GOOD Meat and UPSIDE Foods, two companies involved in the production of cell-cultured meat, recently gained approval from the FDA. The U.S. Department of Agriculture (USDA) granted its approval for the products developed by these companies. This marks the first regulatory clearance to create cell-cultured meat in the United States. The clearance of USDA approval for their cell-cultured meat products occurred with less than a year passing since the Food and Drug Administration (FDA) confirmed the safety for human consumption.

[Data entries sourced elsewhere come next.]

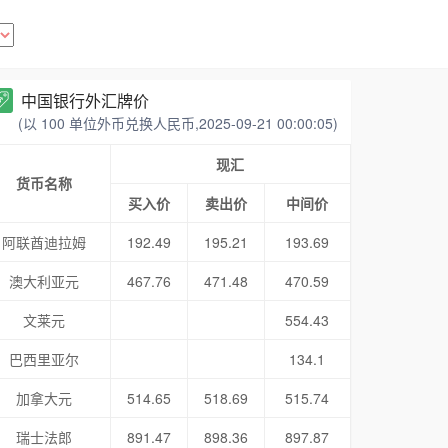
中国银行外汇牌价
(以 100 单位外币兑换人民币,2025-09-21 00:00:05)
现汇
货币名称
买入价
卖出价
中间价
阿联酋迪拉姆
192.49
195.21
193.69
澳大利亚元
467.76
471.48
470.59
文莱元
554.43
巴西里亚尔
134.1
加拿大元
514.65
518.69
515.74
瑞士法郎
891.47
898.36
897.87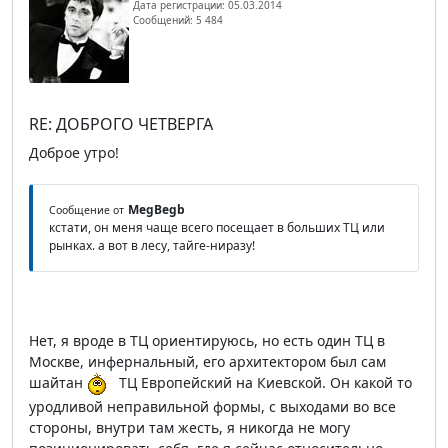
Дата регистрации: 05.03.2014
Сообщений: 5 484
RE: ДОБРОГО ЧЕТВЕРГА
Доброе утро!
MegBegb
Сообщение от
кстати, он меня чаще всего посещает в больших ТЦ или
рынках. а вот в лесу, тайге-ниразу!
Нет, я вроде в ТЦ ориентируюсь, но есть один ТЦ в
Москве, инфернальный, его архитектором был сам
шайтан
ТЦ Европейский на Киевской. Он какой то
уродливой неправильной формы, с выходами во все
стороны, внутри там жесть, я никогда не могу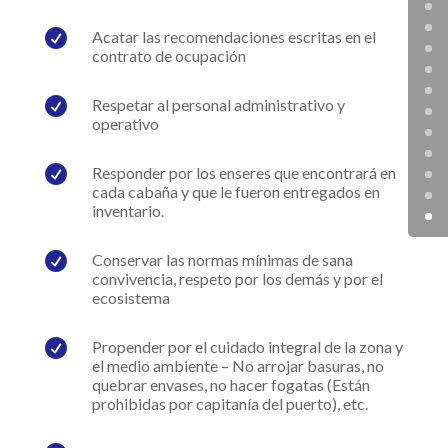

Acatar las recomendaciones escritas en el
contrato de ocupación

Respetar al personal administrativo y
operativo

Responder por los enseres que encontrará en
cada cabaña y que le fueron entregados en
inventario.

Conservar las normas mínimas de sana
convivencia, respeto por los demás y por el
ecosistema

Propender por el cuidado integral de la zona y
el medio ambiente – No arrojar basuras, no
quebrar envases, no hacer fogatas (Están
prohibidas por capitanía del puerto), etc.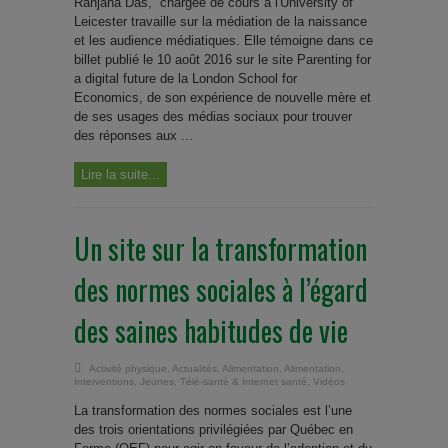
Ranjana Das, chargée de cours à l'University of
Leicester travaille sur la médiation de la naissance
et les audience médiatiques. Elle témoigne dans ce
billet publié le 10 août 2016 sur le site Parenting for
a digital future de la London School for
Economics, de son expérience de nouvelle mère et
de ses usages des médias sociaux pour trouver
des réponses aux ...
Lire la suite...
Un site sur la transformation
des normes sociales à l’égard
des saines habitudes de vie
Activité physique
,
Actualités
,
Alimentation
,
Alimentation
,
Interventions
,
Jeunes
,
Télé-santé & Internet santé
,
Vidéos
La transformation des normes sociales est l’une
des trois orientations privilégiées par Québec en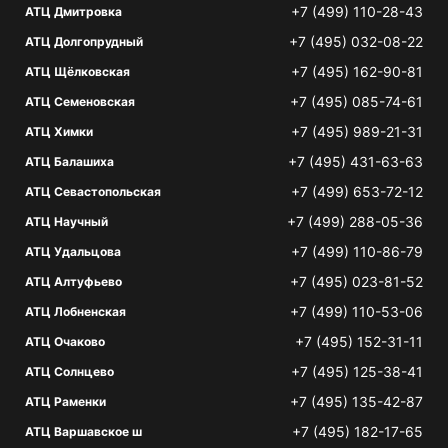
+7 (499) 110-28-43
АТЦ Дмитровка
+7 (495) 032-08-22
АТЦ Долгопрудный
+7 (495) 162-90-81
АТЦ Щёлковская
+7 (495) 085-74-61
АТЦ Семеновская
+7 (495) 989-21-31
АТЦ Химки
+7 (495) 431-63-63
АТЦ Балашиха
+7 (499) 653-72-12
АТЦ Севастопольская
+7 (499) 288-05-36
АТЦ Научный
+7 (499) 110-86-79
АТЦ Удальцова
+7 (495) 023-81-52
АТЦ Алтуфьево
+7 (499) 110-53-06
АТЦ Лобненская
+7 (495) 152-31-11
АТЦ Очаково
+7 (495) 125-38-41
АТЦ Солнцево
+7 (495) 135-42-87
АТЦ Раменки
+7 (495) 182-17-65
АТЦ Варшавское ш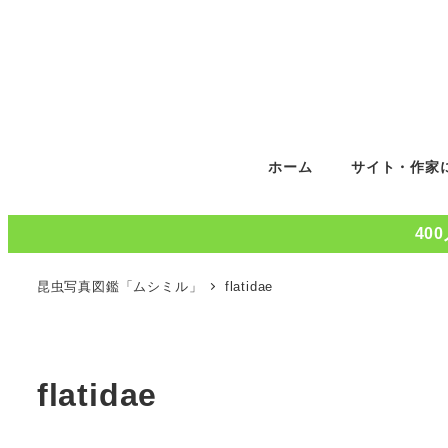
ホーム
サイト・作家
40
昆虫写真図鑑「ムシミル」
flatidae
flatidae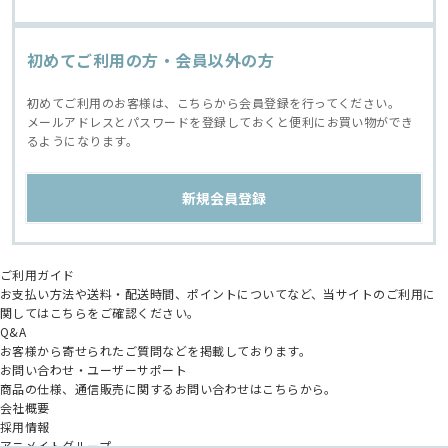
初めてご利用の方・会員以外の方
初めてご利用のお客様は、こちらから会員登録を行ってください。
メールアドレスとパスワードを登録しておくと便利にお買い物ができ
るようになります。
ご利用ガイド
お支払い方法や送料・配送時間、ポイントについてなど、当サイトのご利用に
関してはこちらをご確認ください。
Q&A
お客様から寄せられたご質問などを掲載しております。
お問い合わせ・ユーザーサポート
商品の仕様、通信販売に関するお問い合わせはこちらから。
会社概要
採用情報
アニメイトグループ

What are the Health Concerns?

The main concern with lab-grown meat is the potential growth of cancer cells. Since the process includes animal cells replicating at a high speed and volume, the potential for the production of cancer cells in the process is a red flag. These cells could present the same characteristics as the cancer cells we know today. Due to the current ban on cancer-causing food additives in the U.S., we have skepticism about the potential introduction of lab-grown meat in our local supermarkets.

What are the benefits?

This new meat is created in highly controlled environments, offering protection against microbes and contamination. Intestinal pathogens like E. coli, Salmonella, and Campylobacter, which are known to cause illnesses in meat consumers, are not a concern with lab-grown meat.

The Bottom Line

While the primary goal of lab-grown meat is to enhance food security and promote animal welfare, our hesitance persists due to insufficient information that would assure the safety of this product for human consumption.
We need more information to confirm that it is safe, and it will be the responsibility of the FDA and USDA to ensure that production and consumption of these "meats" is safe for humans. It will be important that these products are labeled appropriately, including if any of the ingredients are genetically modified or produced using unmodified cells from animals.
It will also be important that these products don't introduce new allergens, that there are no hormones or antibiotics used, and that they don't contain any cancer-causing cells. Considering the lack of regulation from these agencies in the past, we're skeptical.
When consuming meat, it's ideal to find grass-fed beef and free range, organic poultry when possible. These options are much better than the highly processed, fake meat being sold today, and likely a much better option than the lab-grown meat of the future.